Juliet Kyokunda is the Executive Director of the Uganda Biodiversity Fund. She talked to The Independent’s RONALD MUSOKE on why, among other issues, Ugandan manufacturers should join the conservation cause.
What prompted the creation of the Uganda Biodiversity Fund?
The Uganda Biodiversity Fund was established in 2016 following a meeting held in May the same year. Uganda is one country that has a lot of biodiversity and many stakeholders agreed that there is need for special focus on biodiversity conservation. We have a number of forces that are coming up and threatening this biodiversity. There is agriculture; influx of refugees, mining and oil and gas while poaching also remains a big challenge. At the moment, we are losing a lot of forest and swamps because there is a conflict between national development and conservation. The nation has to develop; we want industries; we want to produce goods and services so that we reduce dependence on other countries but, all this is happening at a cost. We are lucky to have all this diversity in animals and plants but what will happen in future? So, we are saying that we may not be able to conserve everything in the place where it used to be but, we have to, at least, work on a zero-net loss. If you cut down trees here, where else have you planted more so that we don’t lose out completely. So, among the things we are mandated to do, is to look at all the biodiversity in this country, including human beings because we can’t only focus on plants and animals while people are dying of hunger and poverty. So, the Uganda Biodiversity Fund, in addition to soliciting for funds, keeping them and ensuring that they are distributed through grants to different partners for biodiversity conservation, we also look at how the people are surviving in those communities.
How exactly does this model work?
Our job is to look for money for conservation and we do so in two ways. First, through sinking funds; where we get money for a specific cause; sub-grant it to do immediate implementation of projects for which we have solicited the money. But we are also planning on doing offsets. We know that every industry or factory in this country does some kind of harm to the environment. So we are planning to bring together the industrialists and businesses in this country to impress upon them the fact that if their businesses are going to remain viable, they need to embrace environmental conservation. We want to tell them that the people they employ and sell their goods to rely on the environment for survival. So,if you deal with chemicals and these end up in the water that people drink, tomorrow the businesses will directly be hurt even if your current concern is money. We, therefore, want to bring the manufacturers in the country on board so they contribute to a conservation endowment fund which looks at today and the future. We are targeting manufacturers and other donors to contribute towards that basket. What this means is that there will be continuity in our efforts to conserve the environment. Conservationists in Uganda at the moment rely on donors who genuinely give but the challenge is that conservationists are not assured of more tomorrow. So sometimes they cannot implement projects beyond completion because of limited funds. The endowment funds are, therefore, essential for the conservation of biodiversity in this country.
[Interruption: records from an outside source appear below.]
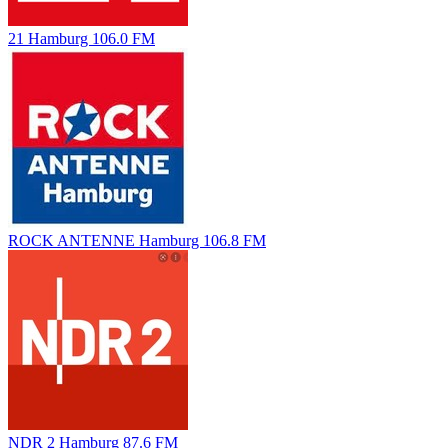
21 Hamburg 106.0 FM
ROCK ANTENNE Hamburg 106.8 FM
NDR 2 Hamburg 87.6 FM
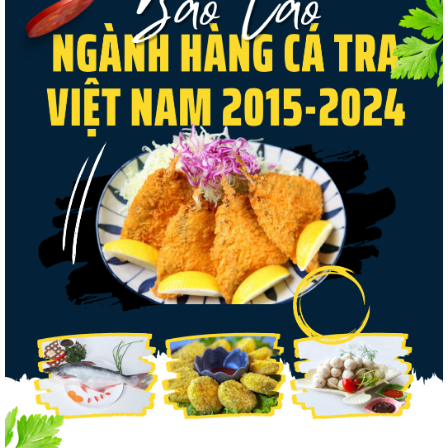
Thuế Mục 301 và bài toán thích ứng của
tôm Việt tại thị...
Nguồn cung giảm, giá cá rô phi Trung Quốc
tiếp tục tăng
Điểm tin thủy sản thế giới ngày 3/8/2026
Trung Quốc tăng mạnh nhập khẩu mực,
trong khi nguồn cung...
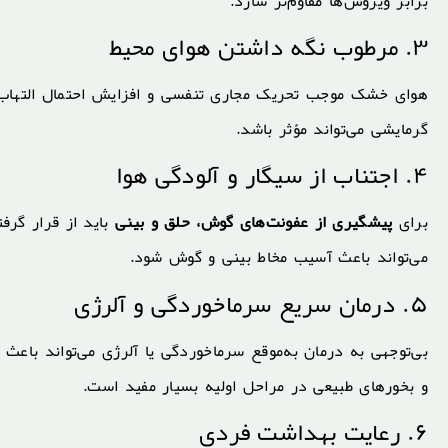
برابر ویروس‌ها مقاوم‌تر سازد.
۳. مرطوب نگه داشتن هوای محیط
هوای خشک موجب تحریک مجاری تنفسی و افزایش احتمال التهاب می
گرمایشی می‌تواند مؤثر باشد.
۴. اجتناب از سیگار و آلودگی هوا
برای
پیشگیری از عفونت‌های گوش، حلق و بینی
باید از قرار گرف
می‌تواند باعث آسیب مخاط بینی و گوش شود.
۵. درمان سریع سرماخوردگی و آلرژی
بی‌توجهی به درمان به‌موقع سرماخوردگی یا آلرژی می‌تواند باع
و بخورهای طبیعی در مراحل اولیه بسیار مفید است.
۶. رعایت بهداشت فردی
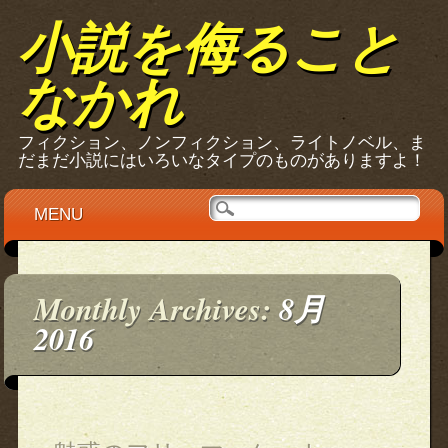
小説を侮ること
なかれ
フィクション、ノンフィクション、ライトノベル、ま
だまだ小説にはいろいなタイプのものがありますよ！
Main menu
Skip
MENU
to
content
Monthly Archives:
8月
2016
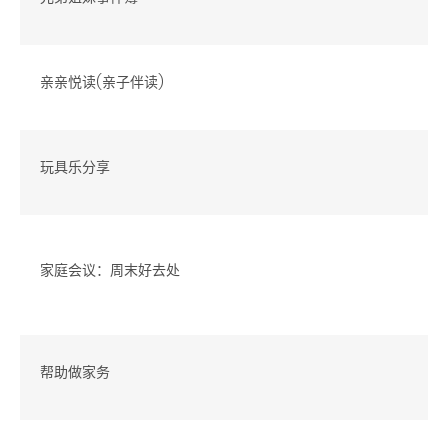
亲亲悦读(亲子伴读)
玩具乐分享
家庭会议：周末好去处
帮助做家务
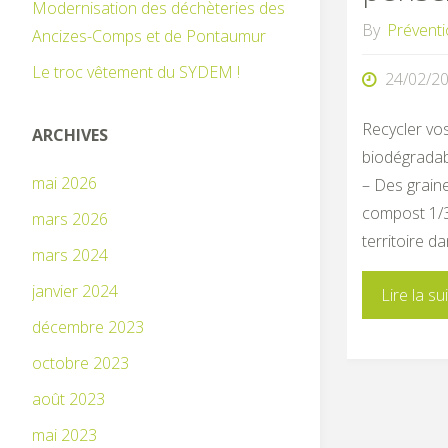
Modernisation des déchèteries des
By
Prévent
Ancizes-Comps et de Pontaumur
Le troc vêtement du SYDEM !
24/02/2
Recycler vos
ARCHIVES
biodégradabl
mai 2026
– Des graine
compost 1/3
mars 2026
territoire d
mars 2024
janvier 2024
Lire la su
décembre 2023
octobre 2023
août 2023
mai 2023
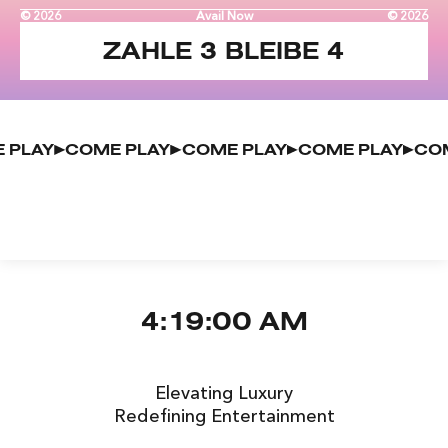
© 2026
Avail Now
© 2026
ZAHLE 3 BLEIBE 4
ME PLAY
COME PLAY
COME PLAY
COME PLAY
4:19:00 AM
Elevating Luxury
Redefining Entertainment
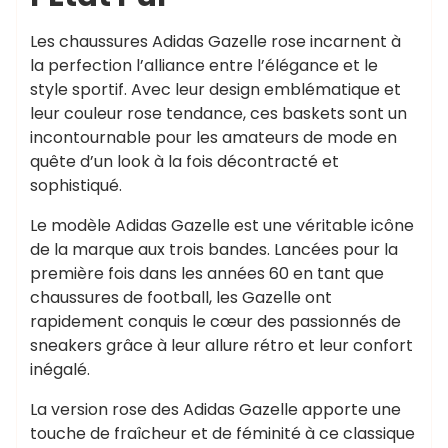
Les chaussures Adidas Gazelle rose incarnent à
la perfection l’alliance entre l’élégance et le
style sportif. Avec leur design emblématique et
leur couleur rose tendance, ces baskets sont un
incontournable pour les amateurs de mode en
quête d’un look à la fois décontracté et
sophistiqué.
Le modèle Adidas Gazelle est une véritable icône
de la marque aux trois bandes. Lancées pour la
première fois dans les années 60 en tant que
chaussures de football, les Gazelle ont
rapidement conquis le cœur des passionnés de
sneakers grâce à leur allure rétro et leur confort
inégalé.
La version rose des Adidas Gazelle apporte une
touche de fraîcheur et de féminité à ce classique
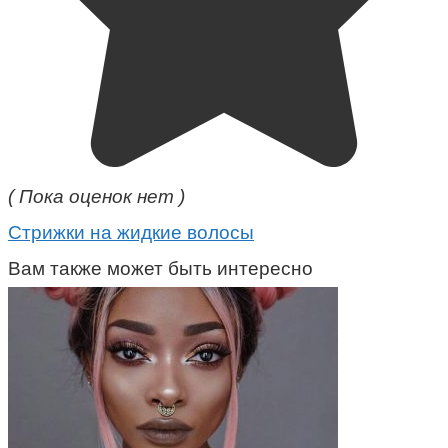
( Пока оценок нет )
Стрижки на жидкие волосы
Вам также может быть интересно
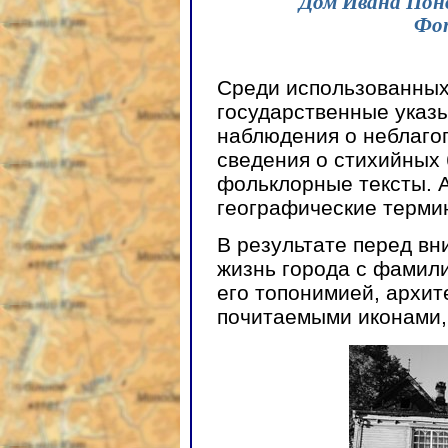
Дом Ивана Поно
Фот
Среди использованных
государственные указы
наблюдения о неблаго
сведения о стихийных 
фольклорные тексты. 
географические терми
В результате перед в
жизнь города с фамили
его топонимией, архи
почитаемыми иконами,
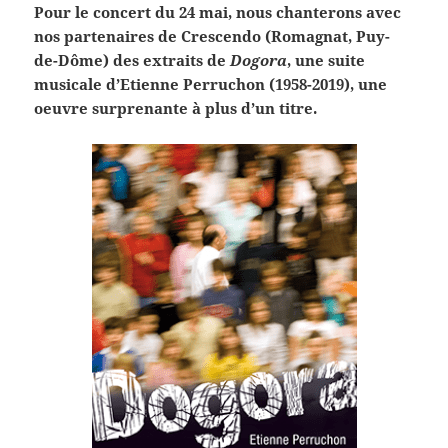
Pour le concert du 24 mai, nous chanterons avec
nos partenaires de Crescendo (Romagnat, Puy-
de-Dôme) des extraits de
Dogora
, une suite
musicale d’Etienne Perruchon (1958-2019), une
oeuvre surprenante à plus d’un titre.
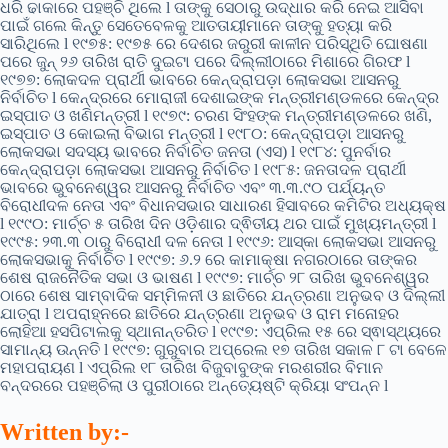
ଧରି ଢାକାରେ ପହଞ୍ଚି ଥିଲେ l ତାଙ୍କୁ ସେଠାରୁ ଉଦ୍ଧାର କରି ନେଇ ଆସିବା
ପାଇଁ ଗଲେ କିନ୍ତୁ ସେତେବେଳକୁ ଆତତାୟୀମାନେ ତାଙ୍କୁ ହତ୍ୟା କରି
ସାରିଥିଲେ l ୧୯୭୫: ୧୯୭୫ ରେ ଦେଶର ଜରୁରୀ କାଳୀନ ପରିସ୍ଥିତି ଘୋଷଣା
ପରେ ଜୁନ୍ ୨୬ ତାରିଖ ରାତି ଦୁଇଟା ପରେ ଦିଲ୍ଲୀଠାରେ ମିଶାରେ ଗିରଫ l
୧୯୭୭: ଲୋକଦଳ ପ୍ରାର୍ଥୀ ଭାବରେ କେନ୍ଦ୍ରାପଡ଼ା ଲୋକସଭା ଆସନରୁ
ନିର୍ବାଚିତ l କେନ୍ଦ୍ରରେ ମୋରାଜୀ ଦେଶାଇଙ୍କ ମନ୍ତ୍ରୀମଣ୍ଡଳରେ କେନ୍ଦ୍ର
ଇସ୍ପାତ ଓ ଖଣିମନ୍ତ୍ରୀ l ୧୯୭୯: ଚରଣ ସିଂହଙ୍କ ମନ୍ତ୍ରୀମଣ୍ଡଳରେ ଖଣି,
ଇସ୍ପାତ ଓ କୋଇଲା ବିଭାଗ ମନ୍ତ୍ରୀ l ୧୯୮୦: କେନ୍ଦ୍ରାପଡ଼ା ଆସନରୁ
ଲୋକସଭା ସଦସ୍ୟ ଭାବରେ ନିର୍ବାଚିତ ଜନତା (ଏସ) l ୧୯୮୪: ପୁନର୍ବାର
କେନ୍ଦ୍ରାପଡ଼ା ଲୋକସଭା ଆସନରୁ ନିର୍ବାଚିତ l ୧୯୮୫: ଜନତାଦଳ ପ୍ରାର୍ଥୀ
ଭାବରେ ଭୁବନେଶ୍ୱର ଆସନରୁ ନିର୍ବାଚିତ ଏବଂ ୩.୩.୯୦ ପର୍ଯ୍ୟନ୍ତ
ବିରୋଧୀଦଳ ନେତା ଏବଂ ବିଧାନସଭାର ସାଧାରଣ ହିସାବରେ କମିଟିର ଅଧ୍ୟକ୍ଷ
l ୧୯୯୦: ମାର୍ଚ୍ଚ ୫ ତାରିଖ ଦିନ ଓଡ଼ିଶାର ଦ୍ଵିତୀୟ ଥର ପାଇଁ ମୁଖ୍ୟମନ୍ତ୍ରୀ l
୧୯୯୫: ୨୩.୩ ଠାରୁ ବିରୋଧୀ ଦଳ ନେତା l ୧୯୯୬: ଆସ୍କା ଲୋକସଭା ଆସନରୁ
ଲୋକସଭାକୁ ନିର୍ବାଚିତ l ୧୯୯୭: ୬.୨ ରେ କାମାକ୍ଷା ନଗରଠାରେ ତାଙ୍କର
ଶେଷ ରାଜନୈତିକ ସଭା ଓ ଭାଷଣ l ୧୯୯୭: ମାର୍ଚ୍ଚ ୨୮ ତାରିଖ ଭୁବନେଶ୍ୱର
ଠାରେ ଶେଷ ସାମ୍ବାଦିକ ସମ୍ମିଳନୀ ଓ ଛାତିରେ ଯନ୍ତ୍ରଣା ଅନୁଭବ ଓ ଦିଲ୍ଲୀ
ଯାତ୍ରା l ଅପରାହ୍ନରେ ଛାତିରେ ଯନ୍ତ୍ରଣା ଅନୁଭବ ଓ ରାମ ମନୋହର
ଲୋହିଆ ହସପିଟାଲକୁ ସ୍ଥାନାନ୍ତରିତ l ୧୯୯୭: ଏପ୍ରିଲ ୧୫ ରେ ସ୍ଵାସ୍ଥ୍ୟରେ
ସାମାନ୍ୟ ଉନ୍ନତି l ୧୯୯୭: ଗୁରୁବାର ଅପ୍ରେଲ ୧୭ ତାରିଖ ସକାଳ ୮ ଟା ବେଳେ
ମହାପରାୟଣ l ଏପ୍ରିଲ ୧୮ ତାରିଖ ବିଜୁବାବୁଙ୍କ ମରଶରୀର ବିମାନ
ବନ୍ଦରରେ ପହଞ୍ଚିଲା ଓ ପୁରୀଠାରେ ଅନ୍ତ୍ୟେଷ୍ଟି କ୍ରିୟା ସଂପନ୍ନ l
Written by:-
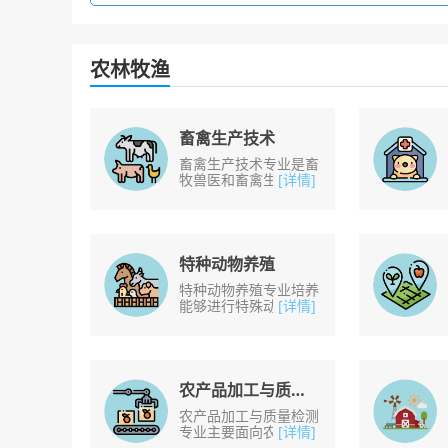
农林牧渔
畜禽生产技术
畜禽生产技术专业是畜
牧兽医和畜禽生产与疾
[详情]
病防治合并的专业，主
要是为了培养面向养殖
场、畜产品加工厂等领
域，从事畜禽生产、
繁......
特种动物养殖
特种动物养殖专业培养
能够进行特殊动物饲养
[详情]
管理，疾病预防，动物
产品加工，销售，企业
管理等工作的高级技术
人才。主要学习课程
包......
农产品加工与质量检测
农产品加工与质量检测
专业主要面向农产品质
[详情]
量安全检测中心、质量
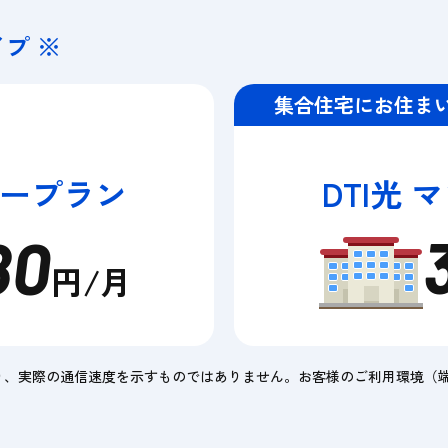
プ ※
集合住宅にお住ま
リープラン
DTI光
80
円/月
り、実際の通信速度を示すものではありません。お客様のご利用環境（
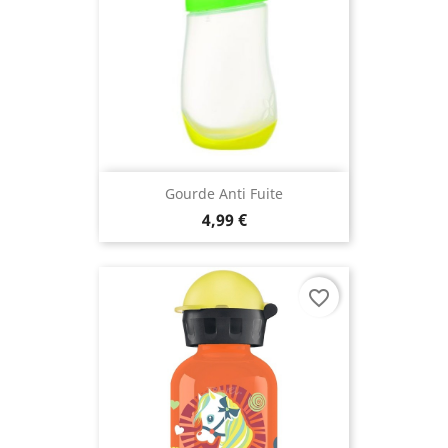
Gourde Anti Fuite
4,99 €
favorite_border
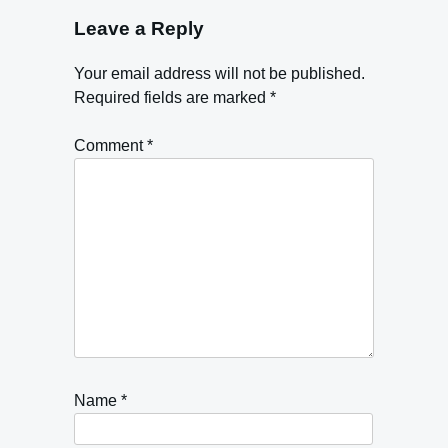
Leave a Reply
Your email address will not be published.
Required fields are marked
*
Comment
*
Name
*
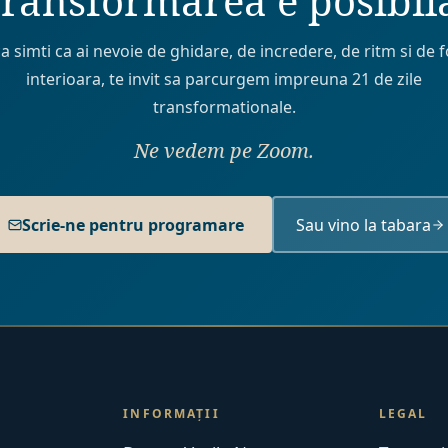
ransformarea e posibil
a simti ca ai nevoie de ghidare, de incredere, de ritm si de f
interioara, te invit sa parcurgem impreuna 21 de zile
transformationale.
Ne vedem pe Zoom.
Scrie-ne pentru programare
Sau vino la tabara
INFORMAȚII
LEGAL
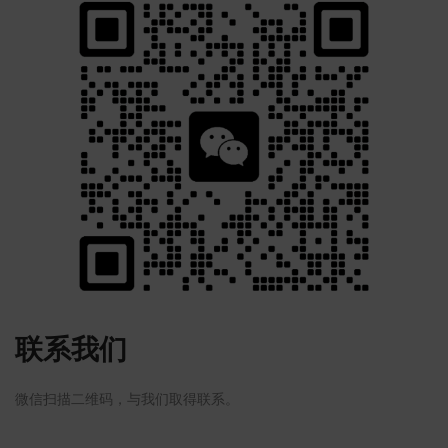
联系我们
微信扫描二维码，与我们取得联系。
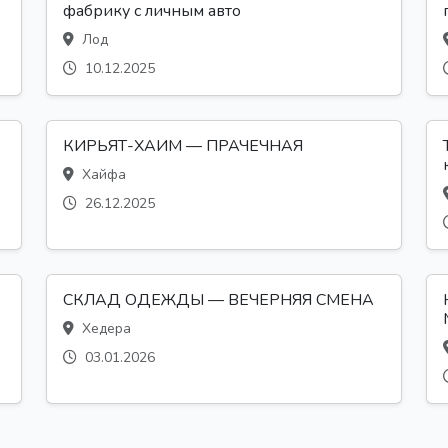
фабрику с личным авто
Лод
10.12.2025
КИРЬЯТ-ХАИМ — ПРАЧЕЧНАЯ
Хайфа
26.12.2025
СКЛАД ОДЕЖДЫ — ВЕЧЕРНЯЯ СМЕНА
Хедера
03.01.2026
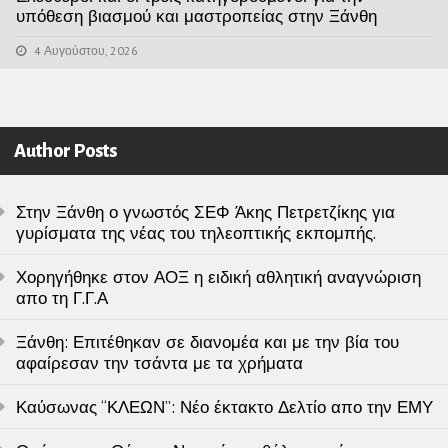
υπόθεση βιασμού και μαστροπείας στην Ξάνθη
4 Αυγούστου, 2026
Author Posts
Στην Ξάνθη ο γνωστός ΣΕΦ Άκης Πετρετζίκης για
γυρίσματα της νέας του τηλεοπτικής εκπομπής.
Χορηγήθηκε στον ΑΟΞ η ειδική αθλητική αναγνώριση
απο τη Γ.Γ.Α
Ξάνθη: Επιτέθηκαν σε διανομέα και με την βία του
αφαίρεσαν την τσάντα με τα χρήματα
Καύσωνας “ΚΛΕΩΝ”: Νέο έκτακτο Δελτίο απο την ΕΜΥ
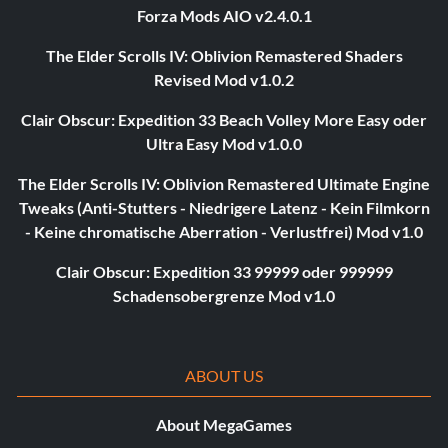
Forza Mods AIO v2.4.0.1
The Elder Scrolls IV: Oblivion Remastered Shaders
Revised Mod v1.0.2
Clair Obscur: Expedition 33 Beach Volley More Easy oder
Ultra Easy Mod v1.0.0
The Elder Scrolls IV: Oblivion Remastered Ultimate Engine
Tweaks (Anti-Stutters - Niedrigere Latenz - Kein Filmkorn
- Keine chromatische Aberration - Verlustfrei) Mod v1.0
Clair Obscur: Expedition 33 99999 oder 999999
Schadensobergrenze Mod v1.0
ABOUT US
About MegaGames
Explain more how endowment funds would help do conservation work?
Endowment funds would help us work in every part of this country depending on the urgency and need. If we, for example, know that Mount Elgon is a time bomb, we should be able to look at Elgon in totality; not piecemeal. For now, we have different organizations doing commendable work within the Elgon region but each of these is more or less doing its work. But if, as a country we have an endowment fund, we should be able to sit down as stakeholders and say let’s tackle Elgon in the next three years. These are the activities in the first year, these will be done in the second year and we need to do three years. By the end of the third year, we should not have any problems with Elgon because we have tackled the challenge consistently and in totality. Those are some of the advantages of working with endowment funds.You can work anywhere but you are also able to phase your projects and make sure you follow them through up to completion. I will give you an example of Mozambique. They have about US$70 million in endowment funds and so they are able to look at their key biodiversity areas and see where there is urgency. For now, they are restocking their game reserve within Maputo. They are consistently working on it; fencing it, restoring and making it better. They want to bring it up to standard and ultimately turn it into a national park. They are able to do all that because they know they have endowment funds that generate income every other year.
How do you intend to interest Ugandan businesses and industrialists to support biodiversity conservation?
They need to know that they have to be responsible in their way of doing business. Some of them are doing lots of things behind the door, hoping and praying that no one finds them. That is an irresponsible way of doing business. But, we also think that you cannot judge people until you have talked to them; maybe they are ignorant about their businesses’ impact on the environment. So we shall reach out to them, speak to them and tell them about what they can do and then see if they are able to change.